[Opening TASK DATA section]

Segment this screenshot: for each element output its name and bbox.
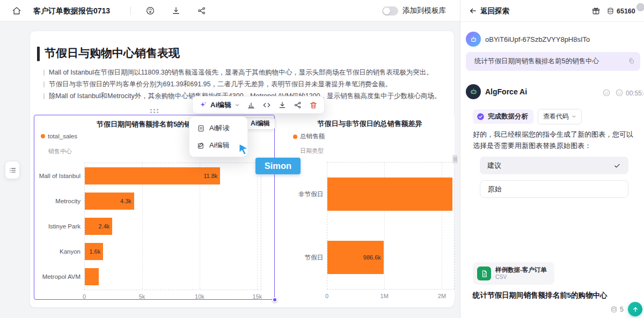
gridline [257, 163, 258, 290]
trash-icon [309, 101, 318, 109]
status-label: 完成数据分析 [488, 112, 528, 121]
assistant-name: AlgForce Ai [485, 87, 527, 96]
smiley-icon [615, 88, 624, 97]
x-tick-label: 15k [253, 293, 262, 300]
value-label: 2.4k [98, 223, 112, 230]
share-report-button[interactable] [197, 6, 207, 16]
chart-type-button[interactable] [247, 101, 255, 109]
credits-icon [606, 7, 614, 15]
footer-counter: 5 [610, 306, 624, 313]
reaction-button[interactable] [602, 88, 611, 97]
legend-marker [293, 135, 297, 139]
csv-file-icon [477, 267, 491, 280]
category-label: Kanyon [60, 248, 80, 255]
profile-badge-icon[interactable] [636, 3, 644, 11]
value-label: 11.8k [203, 173, 220, 179]
legend-label: total_sales [48, 133, 77, 139]
palette-icon [145, 6, 155, 16]
template-toggle[interactable] [382, 6, 398, 16]
value-label: 986.6k [363, 254, 384, 261]
option-suggested[interactable]: 建议 [480, 157, 628, 174]
ai-edit-badge-label: Ai编辑 [251, 119, 270, 128]
user-query-text: 统计节假日期间销售额排名前5的销售中心 [474, 57, 599, 66]
stack-icon [610, 306, 618, 313]
chart-title: 节假日与非节假日的总销售额差异 [285, 119, 455, 129]
report-card: 节假日与购物中心销售表现 Mall of Istanbul在节假日期间以1180… [30, 31, 455, 308]
rewards-button[interactable] [591, 6, 601, 16]
bar-Metrocity: 4.3k [85, 193, 134, 210]
analysis-status-row: 完成数据分析 查看代码 [473, 109, 582, 124]
report-title: 节假日与购物中心销售表现 [45, 46, 180, 61]
menu-item-label: Ai解读 [209, 123, 230, 133]
credits-value: 65160 [617, 8, 635, 15]
category-label: Metropol AVM [42, 273, 80, 280]
bar-Mall of Istanbul: 11.8k [85, 167, 220, 184]
interpret-icon [197, 124, 205, 132]
copy-icon [628, 57, 635, 64]
plot-area: 非节假日节假日986.6k [327, 162, 455, 290]
bar-Metropol AVM [85, 268, 99, 285]
message-timestamp: 00:55:4 [626, 90, 644, 97]
legend-marker [41, 134, 45, 138]
chart-holiday-vs-nonholiday[interactable]: 节假日与非节假日的总销售额差异 总销售额 日期类型 非节假日节假日986.6k … [285, 115, 455, 300]
drag-handle[interactable] [150, 109, 159, 113]
category-label: Mall of Istanbul [39, 173, 80, 179]
view-code-button[interactable]: 查看代码 [538, 109, 582, 124]
ai-edit-dropdown-button[interactable]: Ai编辑 [199, 100, 240, 110]
document-title: 客户订单数据报告0713 [33, 0, 110, 21]
insight-item: Mall of Istanbul在节假日期间以11809.3的销售额遥遥领先，显… [43, 69, 449, 77]
gift-icon [591, 6, 601, 16]
back-label: 返回探索 [480, 6, 509, 16]
plot-area: Mall of Istanbul11.8kMetrocity4.3kIstiny… [84, 162, 261, 290]
arrow-up-icon [632, 306, 639, 313]
footer-count-value: 5 [620, 306, 624, 313]
report-canvas: 节假日与购物中心销售表现 Mall of Istanbul在节假日期间以1180… [0, 21, 460, 318]
menu-item-ai-interpret[interactable]: Ai解读 [192, 120, 245, 137]
check-circle-icon [477, 113, 485, 121]
x-axis: 05k10k15k [84, 292, 261, 301]
toggle-knob [383, 8, 390, 14]
app-root: 客户订单数据报告0713 添加到模板库 节假日与购物中心销售表现 Mall of… [0, 0, 644, 318]
code-icon [262, 101, 271, 109]
x-tick-label: 2M [438, 293, 446, 299]
share-chart-button[interactable] [294, 101, 302, 109]
chart-scroll-handle[interactable] [452, 155, 458, 164]
outline-button[interactable] [5, 161, 20, 179]
chart-legend: total_sales [41, 133, 77, 139]
theme-button[interactable] [145, 6, 155, 16]
smiley-icon [602, 88, 611, 97]
user-avatar [466, 32, 481, 47]
arrow-left-icon [469, 7, 477, 15]
value-label: 1.6k [89, 248, 103, 255]
ai-robot-icon [469, 87, 478, 97]
x-tick-label: 5k [139, 293, 145, 300]
back-to-explore-button[interactable]: 返回探索 [469, 0, 509, 22]
x-tick-label: 10k [195, 293, 204, 300]
assistant-avatar [466, 84, 481, 99]
option-label: 原始 [488, 184, 502, 194]
credits-counter[interactable]: 65160 [606, 0, 635, 22]
menu-item-label: Ai编辑 [209, 140, 230, 150]
bar-非节假日 [327, 178, 452, 211]
view-code-button[interactable] [262, 101, 271, 109]
share-icon [197, 6, 207, 16]
datasource-card[interactable]: 样例数据-客户订单 CSV [473, 262, 554, 285]
home-button[interactable] [12, 6, 21, 16]
followup-query: 统计节假日期间销售额排名前5的购物中心 [473, 291, 608, 300]
option-original[interactable]: 原始 [480, 180, 628, 198]
panel-header: 返回探索 65160 [460, 0, 644, 22]
download-report-button[interactable] [171, 6, 181, 16]
download-chart-button[interactable] [278, 101, 287, 109]
selection-resize-handle[interactable] [272, 297, 277, 302]
delete-chart-button[interactable] [309, 101, 318, 109]
home-icon [12, 6, 21, 16]
user-query-bubble: 统计节假日期间销售额排名前5的销售中心 [466, 52, 640, 71]
editor-section: 客户订单数据报告0713 添加到模板库 节假日与购物中心销售表现 Mall of… [0, 0, 460, 318]
copy-button[interactable] [628, 57, 635, 64]
reaction-button[interactable] [615, 88, 624, 97]
check-icon [613, 162, 621, 169]
chat-panel: 返回探索 65160 oBYiT6iUpf-67SzbZVYY8pH8sITo … [460, 0, 644, 318]
scroll-to-top-button[interactable] [628, 302, 642, 316]
chart-legend: 总销售额 [293, 132, 325, 140]
option-label: 建议 [487, 161, 501, 171]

[Closing TASK DATA section]

» **REQUIRED ACTION**
Look for the word "badge". Copy out every line of the data that has it.

» **RESPONSE**
profile-badge-icon[interactable] [636, 3, 644, 11]
ai-edit-badge-label: Ai编辑 [251, 119, 270, 128]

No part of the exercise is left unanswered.